REQUIRED WORK> Restate the following entries exactly. Keep the pictures out.

THE INPUT>
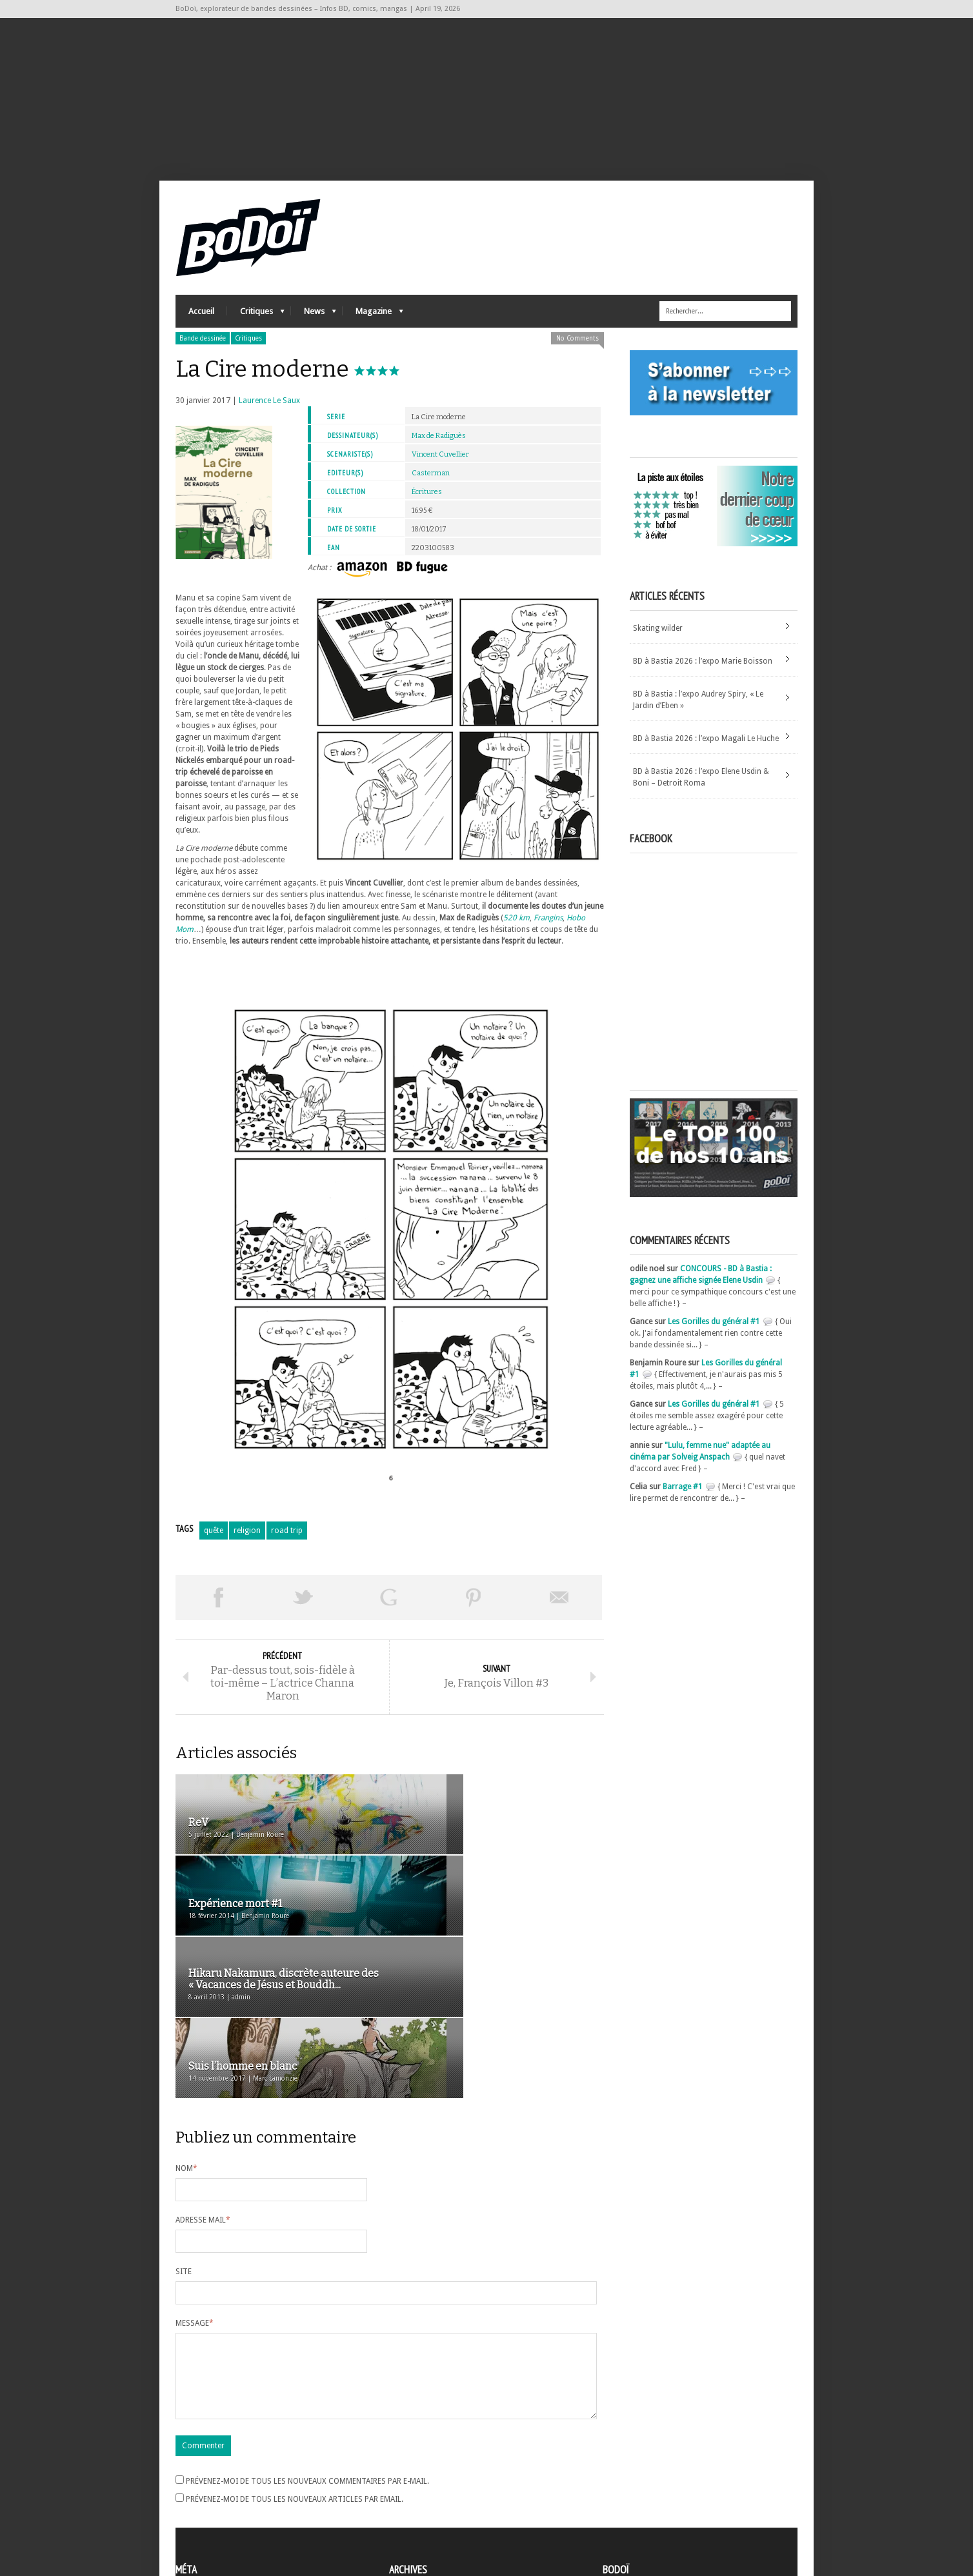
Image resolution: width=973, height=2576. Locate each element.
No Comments (577, 349)
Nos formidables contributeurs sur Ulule (677, 2512)
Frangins (548, 929)
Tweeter (303, 1609)
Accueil (201, 323)
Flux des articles (211, 2495)
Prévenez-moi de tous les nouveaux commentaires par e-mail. (307, 2353)
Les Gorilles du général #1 (714, 1333)
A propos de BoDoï (639, 2470)
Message (195, 2180)
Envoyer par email (559, 1609)
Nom (186, 2025)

THE ANSWER>
Image resolution: width=973, height=2576. Locate each element.
No Comments (577, 349)
Nos formidables contributeurs sur Ulule (677, 2512)
Frangins (548, 929)
Tweeter (303, 1609)
Accueil (201, 323)
Flux des articles (211, 2495)
Prévenez-moi de tous les nouveaux commentaires par e-mail. (307, 2353)
Les Gorilles du général #1 (714, 1333)
A propos de BoDoï (639, 2470)
Message (195, 2180)
Envoyer par email (559, 1609)
Nom (186, 2025)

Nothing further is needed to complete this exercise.